A Sunny Day In Glasgow‘s decade-long existence to date has unfortunately been a tale of obscurity and misunderstanding. The three albums which precede Sea When Absent have been both sadly overlooked and categorised incorrectly as “nu-gaze”, listed alongside the scores and scores (and scores) of acts that merely rehash the work of My Bloody Valentine, Cocteau Twins, Slowdive et al.
On Sea When Absent there are obvious, unashamed nods to the early nineties. However, they are made in the direction of the small cluster of British ‘experimental rock’ bands that existed in the same time-frame such as Flying Saucer Attack, A.R. Kane and most identifiably Disco Inferno.
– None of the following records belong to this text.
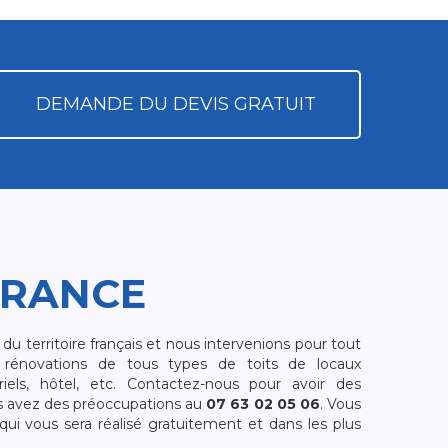
DEMANDE DU DEVIS GRATUIT
FRANCE
 territoire français et nous intervenions pour tout
rénovations de tous types de toits de locaux
riels, hôtel, etc. Contactez-nous pour avoir des
s avez des préoccupations au
07 63 02 05 06
. Vous
i vous sera réalisé gratuitement et dans les plus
On their fourth album, A Sunny Day In Glasgow take the luxurious palette and cut’n’paste song-writing template of the long-deceased Essex trio and combine it with a penchant for slick modern R&B hooks.
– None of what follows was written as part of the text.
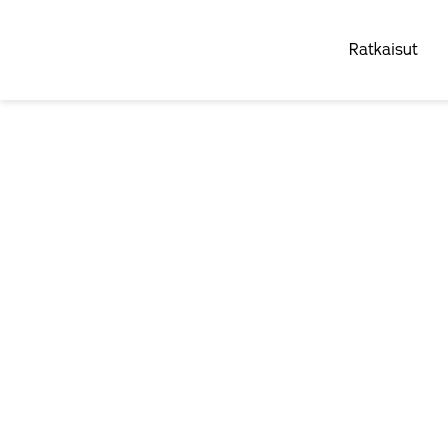
Ratkaisut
‘Byebye, Big Ocean’ is an ideal introduction to A Sunny Day In Glasgow’s kaleidoscopic world: twin female vocals cooing and sighing around sparkling electronics and crashing percussion is ASDIG in a nutshell. However, it is on following track ‘In Love With Useless’ that they truly set out their stall with a dizzying sugar-rush pop gem that could sit happily and comfortably on mainstream radio summer playlists were it not in a process of self-immolation, cutting out when the chorus reaches its stunning climax.
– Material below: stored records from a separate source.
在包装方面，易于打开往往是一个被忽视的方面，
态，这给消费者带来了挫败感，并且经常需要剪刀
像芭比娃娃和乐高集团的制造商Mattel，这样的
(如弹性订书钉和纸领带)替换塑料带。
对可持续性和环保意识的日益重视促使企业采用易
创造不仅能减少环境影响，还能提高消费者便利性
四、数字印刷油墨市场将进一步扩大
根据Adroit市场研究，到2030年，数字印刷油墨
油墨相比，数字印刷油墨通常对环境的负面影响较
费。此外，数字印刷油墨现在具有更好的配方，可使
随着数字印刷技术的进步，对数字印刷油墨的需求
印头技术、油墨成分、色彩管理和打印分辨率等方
It is here where the comparison to Disco Inferno is most apt; they also clipped the wings of one of their catchiest songs at base level (‘DI Go Pop’) to the point that it would be completely unsuitable for an ascent to the mainstream, but in both cases the butchering performed onto the songs accentuates their pleasures rather than hinders them when they are given more than a cursory listen.
Later there are instances where Sea When Absent finds itself in the same head-space as the future-pop of Sky Ferreira‘s debút full-length Night Time, My Time, particularly on ‘MTLOV’ and ‘Boys Turn Into Girls’, the latter of which could be traced almost perfectly onto Sky’s ’24 Hours’, though there is no suggestion that this is anything more than a coincidence.
With the exception of the roadblock of ‘Double Dutch’ as the album reaches its’ final third Sea When Absent is a glorious journey, and although it may be a commercial failure like their previous work A Sunny Day In Glasgow’s fourth album is a success by any other measure.